*About this exercise*:
The records that follow are to be copied word for word. Pictures should be omitted.

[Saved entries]
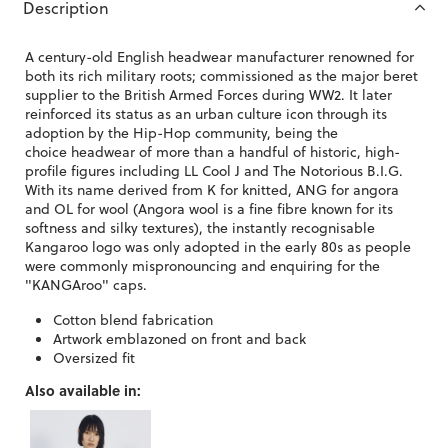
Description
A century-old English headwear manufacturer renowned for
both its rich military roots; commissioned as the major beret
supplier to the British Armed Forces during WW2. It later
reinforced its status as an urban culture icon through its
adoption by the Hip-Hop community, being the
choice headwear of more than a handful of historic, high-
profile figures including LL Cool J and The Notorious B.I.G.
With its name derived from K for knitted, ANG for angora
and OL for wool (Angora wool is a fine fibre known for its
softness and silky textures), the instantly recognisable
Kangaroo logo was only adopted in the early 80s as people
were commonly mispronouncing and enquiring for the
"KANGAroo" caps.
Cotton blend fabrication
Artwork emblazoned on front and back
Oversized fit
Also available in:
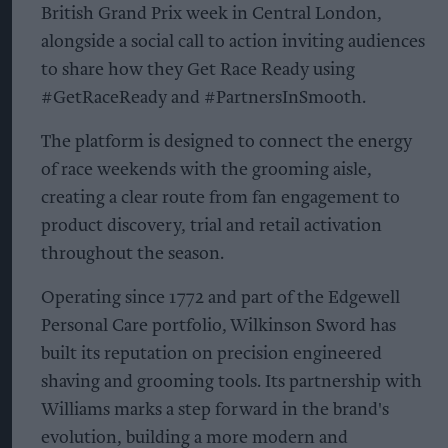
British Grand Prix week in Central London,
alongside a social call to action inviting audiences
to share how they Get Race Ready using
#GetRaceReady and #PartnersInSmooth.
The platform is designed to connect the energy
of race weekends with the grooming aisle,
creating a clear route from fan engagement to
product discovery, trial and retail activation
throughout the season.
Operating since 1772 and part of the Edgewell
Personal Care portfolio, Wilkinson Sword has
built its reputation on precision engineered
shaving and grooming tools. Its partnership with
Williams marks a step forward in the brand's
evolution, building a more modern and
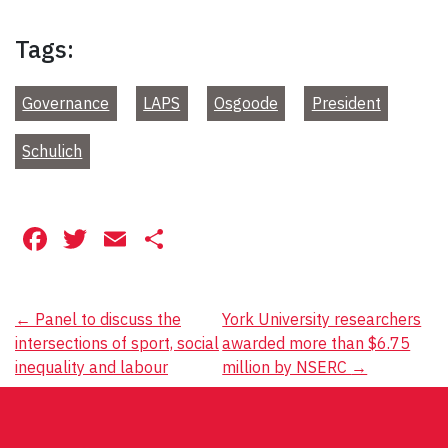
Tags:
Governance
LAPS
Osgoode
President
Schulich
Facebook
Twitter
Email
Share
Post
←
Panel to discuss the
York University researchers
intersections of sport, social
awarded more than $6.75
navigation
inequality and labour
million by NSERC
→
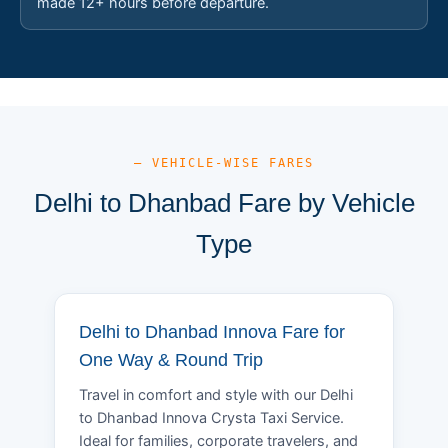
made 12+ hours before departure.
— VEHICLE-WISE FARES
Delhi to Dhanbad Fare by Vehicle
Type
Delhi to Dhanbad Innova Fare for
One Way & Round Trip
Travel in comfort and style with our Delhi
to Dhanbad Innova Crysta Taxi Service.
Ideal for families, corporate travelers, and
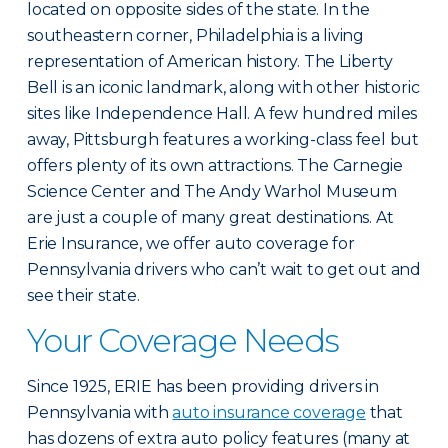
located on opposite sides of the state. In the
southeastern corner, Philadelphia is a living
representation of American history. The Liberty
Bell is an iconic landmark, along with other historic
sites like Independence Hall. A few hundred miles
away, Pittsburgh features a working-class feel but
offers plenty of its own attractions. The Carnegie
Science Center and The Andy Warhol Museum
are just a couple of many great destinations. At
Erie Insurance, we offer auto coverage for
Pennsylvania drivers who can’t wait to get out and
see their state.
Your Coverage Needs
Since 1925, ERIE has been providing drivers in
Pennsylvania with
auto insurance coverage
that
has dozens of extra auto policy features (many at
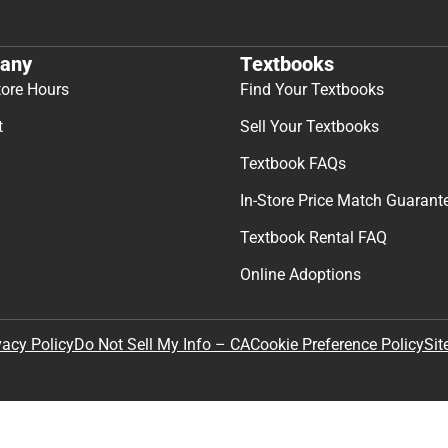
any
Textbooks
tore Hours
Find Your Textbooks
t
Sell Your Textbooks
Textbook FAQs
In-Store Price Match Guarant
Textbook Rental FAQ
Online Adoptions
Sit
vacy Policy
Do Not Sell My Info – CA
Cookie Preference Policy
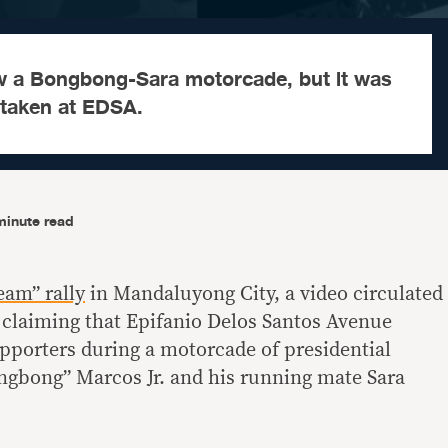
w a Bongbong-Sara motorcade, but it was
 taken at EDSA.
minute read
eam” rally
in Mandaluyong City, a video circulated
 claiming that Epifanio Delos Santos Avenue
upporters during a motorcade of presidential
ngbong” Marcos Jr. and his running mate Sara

*Your solution*:
Description
A century-old English headwear manufacturer renowned for
both its rich military roots; commissioned as the major beret
supplier to the British Armed Forces during WW2. It later
reinforced its status as an urban culture icon through its
adoption by the Hip-Hop community, being the
choice headwear of more than a handful of historic, high-
profile figures including LL Cool J and The Notorious B.I.G.
With its name derived from K for knitted, ANG for angora
and OL for wool (Angora wool is a fine fibre known for its
softness and silky textures), the instantly recognisable
Kangaroo logo was only adopted in the early 80s as people
were commonly mispronouncing and enquiring for the
"KANGAroo" caps.
Cotton blend fabrication
Artwork emblazoned on front and back
Oversized fit
Also available in:
British Grand Prix week in Central London,
alongside a social call to action inviting audiences
to share how they Get Race Ready using
#GetRaceReady and #PartnersInSmooth.
The platform is designed to connect the energy
of race weekends with the grooming aisle,
creating a clear route from fan engagement to
product discovery, trial and retail activation
throughout the season.
Operating since 1772 and part of the Edgewell
Personal Care portfolio, Wilkinson Sword has
built its reputation on precision engineered
shaving and grooming tools. Its partnership with
Williams marks a step forward in the brand's
evolution, building a more modern and
Tags:
Governance
LAPS
Osgoode
President
Schulich
Facebook
Twitter
Email
Share
Post
←
Panel to discuss the
York University researchers
intersections of sport, social
awarded more than $6.75
navigation
inequality and labour
million by NSERC
→
made 12+ hours before departure.
— VEHICLE-WISE FARES
Delhi to Dhanbad Fare by Vehicle
Type
Delhi to Dhanbad Innova Fare for
One Way & Round Trip
Travel in comfort and style with our Delhi
to Dhanbad Innova Crysta Taxi Service.
Ideal for families, corporate travelers, and
located on opposite sides of the state. In the
southeastern corner, Philadelphia is a living
representation of American history. The Liberty
Bell is an iconic landmark, along with other historic
sites like Independence Hall. A few hundred miles
away, Pittsburgh features a working-class feel but
offers plenty of its own attractions. The Carnegie
Science Center and The Andy Warhol Museum
are just a couple of many great destinations. At
Erie Insurance, we offer auto coverage for
Pennsylvania drivers who can’t wait to get out and
see their state.
Your Coverage Needs
Since 1925, ERIE has been providing drivers in
Pennsylvania with
auto insurance coverage
that
has dozens of extra auto policy features (many at
any
Textbooks
tore Hours
Find Your Textbooks
t
Sell Your Textbooks
Textbook FAQs
In-Store Price Match Guarant
Textbook Rental FAQ
Online Adoptions
Sit
vacy Policy
Do Not Sell My Info – CA
Cookie Preference Policy
w a Bongbong-Sara motorcade, but it was
 taken at EDSA.
minute read
eam” rally
in Mandaluyong City, a video circulated
 claiming that Epifanio Delos Santos Avenue
upporters during a motorcade of presidential
ngbong” Marcos Jr. and his running mate Sara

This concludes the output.